Computer Science Talks
Text Analysis with Enhanced Annotated Suffix Trees
Annotated suffix trees is an extension of the classic suffix tree data structure. It has a range of interesting applications in natural language processing, such as language-independent information retrieval. We present an enhanced implementation of this data structure where its internal representation is based on suffix arrays instead of the traditional but heavyweight suffix trees. This makes it possible to achieve significant improvements in performance with respect to both memory usage and runtime. See the paper for more details.
Sublinear Geometric Algorithms
We start by discussing the main approaches to sublinear algorithm design as well as the basic types of randomized algorithms. We then go into more detail about three randomized Las Vegas algorithms with no extra preprocessing for three geometric problems: a 1D problem (successor search), a 2D problem (polygonal intersection), and a 3D problem (polyhedral intersection).
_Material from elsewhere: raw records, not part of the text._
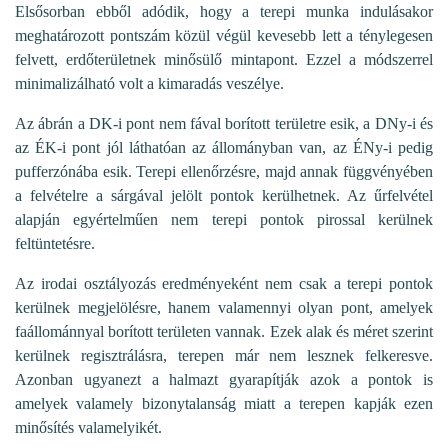
Elsősorban ebből adódik, hogy a terepi munka indulásakor
meghatározott pontszám közül végül kevesebb lett a ténylegesen
felvett, erdőterületnek minősülő mintapont. Ezzel a módszerrel
minimalizálható volt a kimaradás veszélye.
Az ábrán a DK-i pont nem fával borított területre esik, a DNy-i és
az ÉK-i pont jól láthatóan az állományban van, az ÉNy-i pedig
pufferzónába esik. Terepi ellenőrzésre, majd annak függvényében
a felvételre a sárgával jelölt pontok kerülhetnek. Az űrfelvétel
alapján egyértelműen nem terepi pontok pirossal kerülnek
feltüntetésre.
Az irodai osztályozás eredményeként nem csak a terepi pontok
kerülnek megjelölésre, hanem valamennyi olyan pont, amelyek
faállománnyal borított területen vannak. Ezek alak és méret szerint
kerülnek regisztrálásra, terepen már nem lesznek felkeresve.
Azonban ugyanezt a halmazt gyarapítják azok a pontok is
amelyek valamely bizonytalanság miatt a terepen kapják ezen
minősítés valamelyikét.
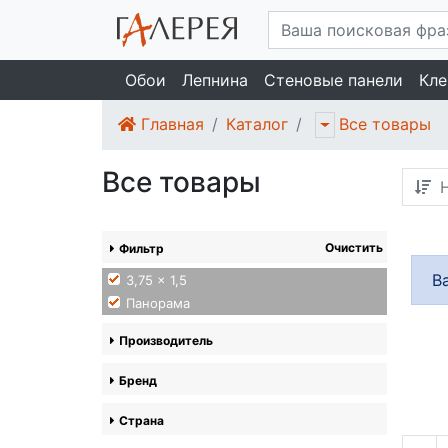
Обои
Лепнина
Стеновые панели
Кле
Главная
Каталог
Все товары
Все товары
Н
Очистить
Фильтр
В
3,75 x 1,5
Панорама
Производитель
Бренд
Страна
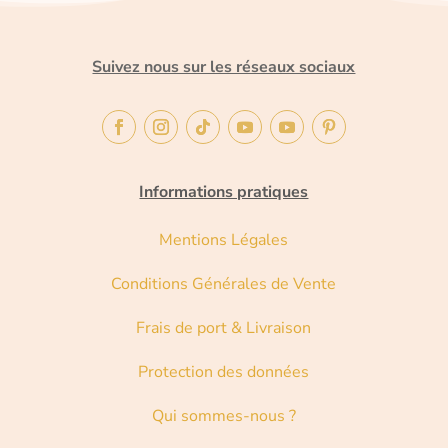
Suivez nous sur les réseaux sociaux
Informations pratiques
Mentions Légales
Conditions Générales de Vente
Frais de port & Livraison
Protection des données
Qui sommes-nous ?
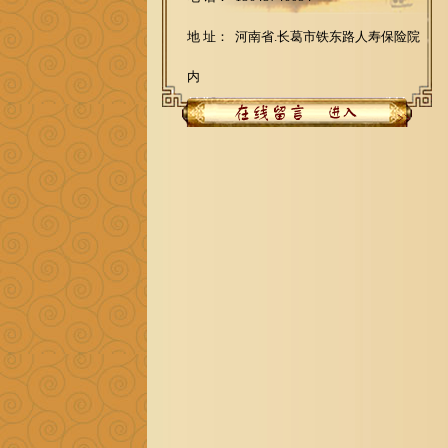
地 址： 河南省.长葛市铁东路人寿保险院
内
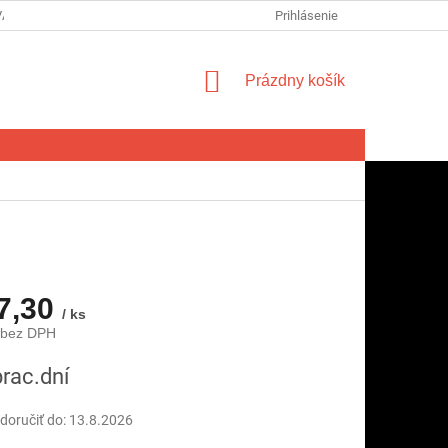
VA SPOTREBITEĽA NA ODSTÚPENIE OD ZMLUVY
Prihlásenie
FORMULÁR NA ODSTÚ
NÁKUPNÝ
Prázdny košík
KOŠÍK
7,30
/ ks
 bez DPH
ová
prac.dní
oručiť do:
13.8.2026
String Processing in NLP, Biology and Finance
An overview of classic string processing algorithms (full-text indexing, sequence alignment, word embeddings) with a few example applications in natural language processing, biology and finance.
Refal: Recursive Functions' Algorithmic Language
An introduction to Refal, a unique functional programming language based on Markov algorithms and term rewriting (in Russian). See the corresponding GitHub repository for a few code snippets.
Burrows-Wheeler Transform
The Burrows-Wheeler Transform is a transformation on words widely used in bioinformatics as a way of building practical full-text indexes for genomes. We give a description of the transform and go into some of its most importart properties.
Tree Automata
Automata on infinite objects, in particular trees, play an important role in computer science: they allow to model nonterminating systems and are more suitable than words when nondeterminism needs to be modelled. We give an introduction to tree automata and present one of the proofs of a theorem stating that the class of languages recognized by finite-state tree automata is closed under complementation.
Cylindrical Algebraic Decomposition
Cylindrical Algebraic Decomposition (CAD) is a general tool for dealing with semilagebraic sets that allows to solve a wide rage of problems: quantifier elimination over the reals, tests for emptiness, finiteness, connectedness of semialgebraic sets, computing connected components of a given semialgebraic set etc. We introduce the concept and then describe the first algorithm for computing the CADs, the Collins algorithm.